Proof of the Intermediate Value Theorem
Stewart Calculus에 나오는 Intermediate Value Theorem을 증명하여 보았다.
Let $f$ be a function that is continuous on a closed interval $[a, b]$. For any value $m$ that lies strictly between $f(a)$ and $f(b)$, there exists at least one number $c \in (a, b)$ such that $f(c) = m$.
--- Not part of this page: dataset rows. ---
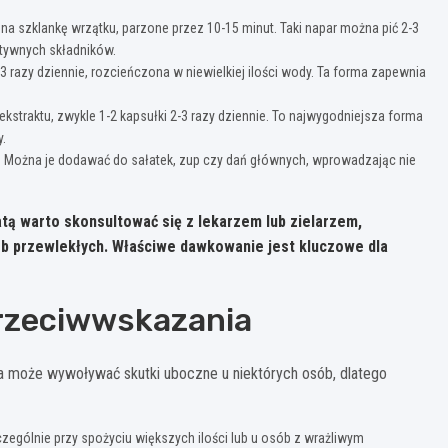
 na szklankę wrzątku, parzone przez 10-15 minut. Taki napar można pić 2-3
ktywnych składników.
 razy dziennie, rozcieńczona w niewielkiej ilości wody. Ta forma zapewnia
kstraktu, zwykle 1-2 kapsułki 2-3 razy dziennie. To najwygodniejsza forma
y.
w. Można je dodawać do sałatek, zup czy dań głównych, wprowadzając nie
tą warto skonsultować się z lekarzem lub zielarzem,
b przewlekłych. Właściwe dawkowanie jest kluczowe dla
przeciwwskazania
a może wywoływać skutki uboczne u niektórych osób, dlatego
zególnie przy spożyciu większych ilości lub u osób z wrażliwym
The proof relies on the Completness Axiom of the real numbers which guarantees the existence of a least upper bound (supremum) for any non-empty, bounded set of real numbers.
Without loss of generality, assume $f(a)>f(b)$.
Let $m$ : any numer such that $f(b)<m<f(a)$.
Define a set $V$, $V=\{ x \in [a,b] | f(x) > m\}$.
Since, $V$ is non-empty ($f(a)>m \rightarrow x=a$ is in $V$ so, $V \neq \varnothing$)
and $V$ is bounded above (By definition, $V \subset [a,b]$. So, $x\in V \rightarrow x\leq b$. Therefore upper bound of $V=b$),
Completness Axiom guarantees that supremum exists.
Let $c=\operatorname{sup} (V)$.
Since $a\in V$ and $b$ is an upper bound of $V$, $a\leq c\leq b$.
Case I) if $f(c) > m$
Let $\epsilon = f(c) - m$. Then $\epsilon > 0$.
Since $f$ is continuous at $c$, for this $\epsilon$, $\exists\delta > 0$ such that, for any $x\in [a,b]$ with $|x-c|<\delta \rightarrow |f(x)-f(c)|<\epsilon$.
$|f(x)-f(c)|<\epsilon$ can be written as $f(c)-\epsilon < f(x) < f(c)+\epsilon$.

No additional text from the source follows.